ABOUT THIS EXERCISE: All lines with the word "onze" in the material below are required.

SUPPLIED RECORDS:
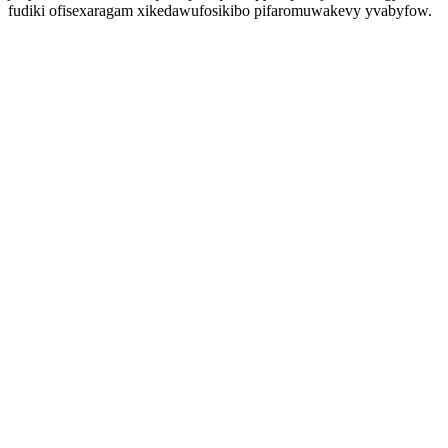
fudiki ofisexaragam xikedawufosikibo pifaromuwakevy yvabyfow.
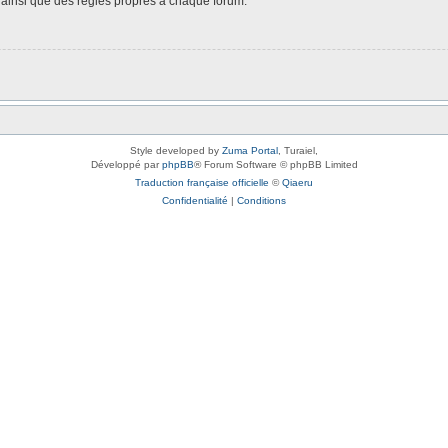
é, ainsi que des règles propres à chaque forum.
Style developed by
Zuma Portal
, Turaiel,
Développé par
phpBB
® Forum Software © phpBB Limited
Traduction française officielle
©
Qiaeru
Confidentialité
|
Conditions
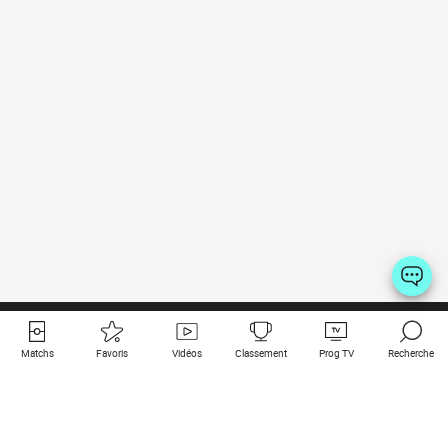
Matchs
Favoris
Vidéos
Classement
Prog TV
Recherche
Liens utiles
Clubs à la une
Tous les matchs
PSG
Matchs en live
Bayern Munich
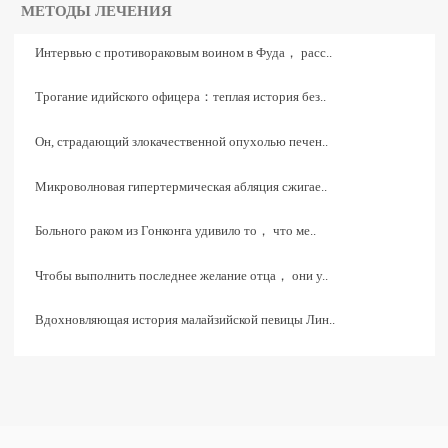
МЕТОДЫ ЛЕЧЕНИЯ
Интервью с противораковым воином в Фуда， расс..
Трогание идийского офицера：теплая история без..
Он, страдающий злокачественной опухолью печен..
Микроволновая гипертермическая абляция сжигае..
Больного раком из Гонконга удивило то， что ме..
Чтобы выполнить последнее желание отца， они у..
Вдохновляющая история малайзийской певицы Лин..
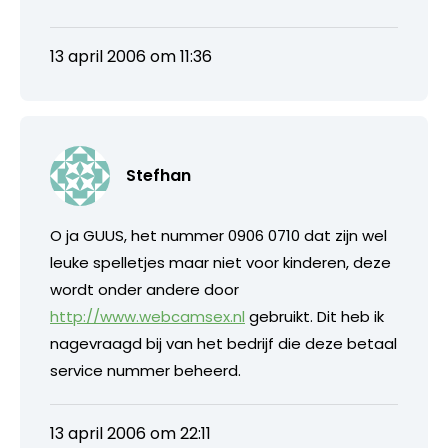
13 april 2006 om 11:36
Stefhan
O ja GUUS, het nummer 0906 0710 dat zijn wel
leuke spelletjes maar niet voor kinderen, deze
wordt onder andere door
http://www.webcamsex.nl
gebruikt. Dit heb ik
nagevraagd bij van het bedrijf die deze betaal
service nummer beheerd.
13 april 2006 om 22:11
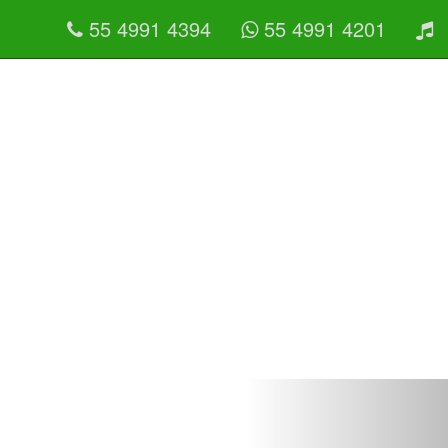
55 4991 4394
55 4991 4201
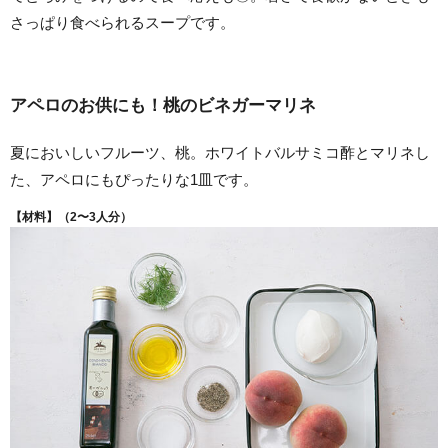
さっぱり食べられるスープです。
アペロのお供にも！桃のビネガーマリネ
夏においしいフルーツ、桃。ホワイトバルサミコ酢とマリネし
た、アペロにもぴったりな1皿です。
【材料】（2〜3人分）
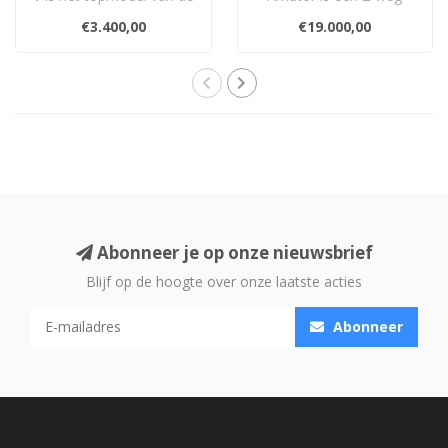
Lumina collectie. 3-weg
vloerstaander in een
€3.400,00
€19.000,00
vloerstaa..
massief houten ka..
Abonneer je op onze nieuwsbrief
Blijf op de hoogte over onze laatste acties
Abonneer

* * *

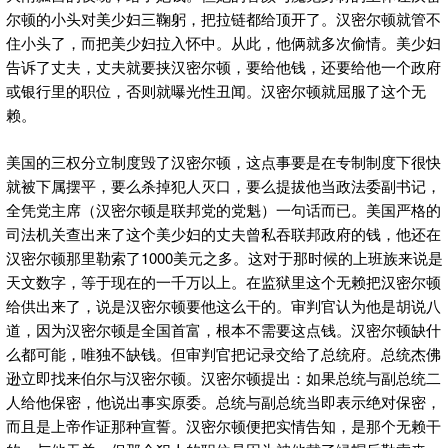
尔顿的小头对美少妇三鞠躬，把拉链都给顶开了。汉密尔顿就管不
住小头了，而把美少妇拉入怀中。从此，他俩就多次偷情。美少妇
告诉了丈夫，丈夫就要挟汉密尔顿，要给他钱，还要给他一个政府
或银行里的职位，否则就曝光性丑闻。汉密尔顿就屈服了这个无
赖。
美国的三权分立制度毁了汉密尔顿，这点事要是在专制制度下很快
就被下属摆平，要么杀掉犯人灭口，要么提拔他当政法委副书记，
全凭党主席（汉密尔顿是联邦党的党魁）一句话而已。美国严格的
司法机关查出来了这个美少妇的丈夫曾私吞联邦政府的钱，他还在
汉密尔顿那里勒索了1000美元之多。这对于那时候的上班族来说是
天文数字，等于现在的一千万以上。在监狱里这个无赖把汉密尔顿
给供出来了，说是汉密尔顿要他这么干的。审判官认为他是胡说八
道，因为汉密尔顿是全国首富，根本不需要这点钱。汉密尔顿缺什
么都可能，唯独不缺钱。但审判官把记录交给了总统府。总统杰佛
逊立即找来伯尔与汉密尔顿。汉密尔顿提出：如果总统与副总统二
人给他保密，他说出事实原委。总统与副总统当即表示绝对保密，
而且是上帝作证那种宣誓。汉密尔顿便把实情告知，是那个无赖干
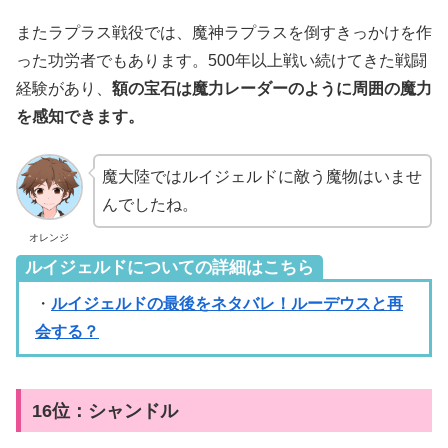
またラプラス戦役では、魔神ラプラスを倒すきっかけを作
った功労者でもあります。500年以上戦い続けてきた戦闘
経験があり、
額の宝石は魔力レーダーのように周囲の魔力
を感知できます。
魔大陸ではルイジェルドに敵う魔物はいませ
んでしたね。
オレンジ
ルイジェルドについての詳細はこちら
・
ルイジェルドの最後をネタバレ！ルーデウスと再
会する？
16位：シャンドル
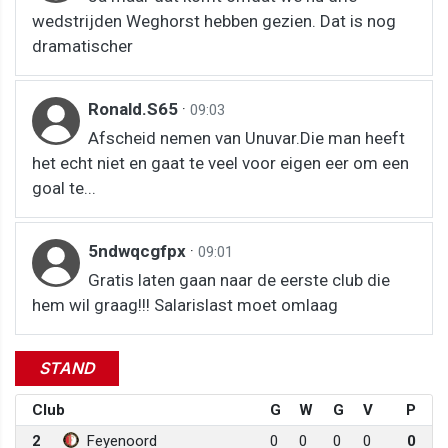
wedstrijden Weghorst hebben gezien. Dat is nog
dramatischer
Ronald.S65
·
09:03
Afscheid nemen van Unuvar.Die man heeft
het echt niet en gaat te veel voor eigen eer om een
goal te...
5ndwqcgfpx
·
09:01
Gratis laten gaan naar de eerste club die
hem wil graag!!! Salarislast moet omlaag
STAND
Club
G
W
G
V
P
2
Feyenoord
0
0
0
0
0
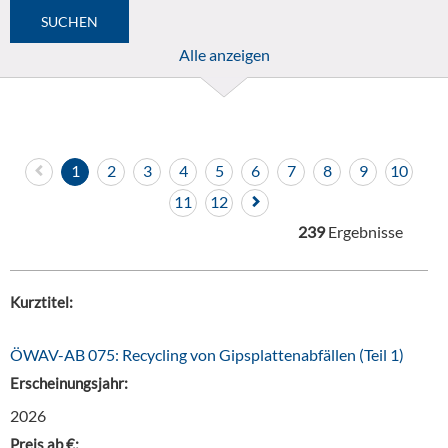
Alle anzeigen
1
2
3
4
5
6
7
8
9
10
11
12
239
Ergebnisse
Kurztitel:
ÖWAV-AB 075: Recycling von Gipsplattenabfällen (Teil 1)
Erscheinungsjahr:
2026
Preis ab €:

REPLY TO THE EXERCISE:
Abonneer je op onze nieuwsbrief
Blijf op de hoogte over onze laatste acties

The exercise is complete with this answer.